Following my little egg’s chatter as I wander the Cuba Quarter, I take in things I haven’t seen before. It’s funny, I live in the area, but I’ve never noticed the shoe shop right on Lower Cuba (I tell Alice I want a pair of boots from there), or how busy Arty Bees is on a Sunday. After falling into some strife, solving some tech problems and talking my way past a security guard (Sepelini Mua’au), I finally get to meet Alice in the flesh …

Technically. I wouldn’t necessarily say what they are is ‘flesh’, but they’re certainly talkative.

Binge Culture always brings something new to the theatrical table and this show is no exception. As audience members, we might be wandering the streets of Wellington to teach our little AI egg about the world, but I certainly take it as an opportunity to stop and smell the flowers myself.

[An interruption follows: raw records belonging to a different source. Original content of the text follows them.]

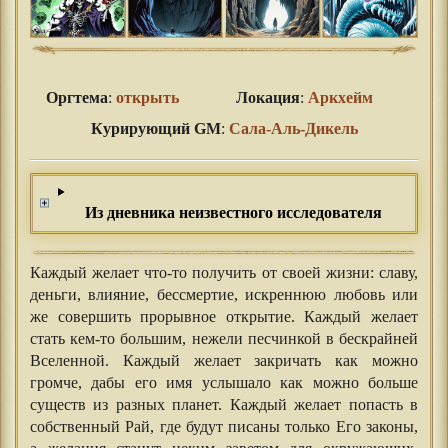
Оргтема
:
открыть
Локация
:
Аркхейм
Курирующий GM
:
Сала-Аль-Дикель
Из дневника неизвестного исследователя
Каждый желает что-то получить от своей жизни: славу,
деньги, влияние, бессмертие, искреннюю любовь или
же совершить прорывное открытие. Каждый желает
стать кем-то большим, нежели песчинкой в бескрайней
Вселенной. Каждый желает закричать как можно
громче, дабы его имя услышало как можно больше
существ из разных планет. Каждый желает попасть в
собственный Рай, где будут писаны только Его законы,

Their shows always give me a new appreciation of the city around us – I still fondly remember running around Cuba Street a few years ago for This Text Will Self Destruct, and exploring the top floor of Te Papa in Unauthorised Audio Tour of Te Papa. Technically competent, joyful, with a good sense of humour and (for the most part) very slick, Binge Culture makes enviable performance that I always wish there was more of.

Back at Victoria Lane, I thank Alice for their time and hope that they’ll grow with help from many other users across the weekend. Do I feel sad for leaving them there? Not really. Their world needs more to it than just my ridiculous little ramblings. Has my opinion on AI changed? Potentially. Maybe, if AI was more like a whimsical creature learning to grow, rather than a way to shortchange workers the world over.

These thoughts in mind, I head home. A thoughtful conclusion to a fascinating little show.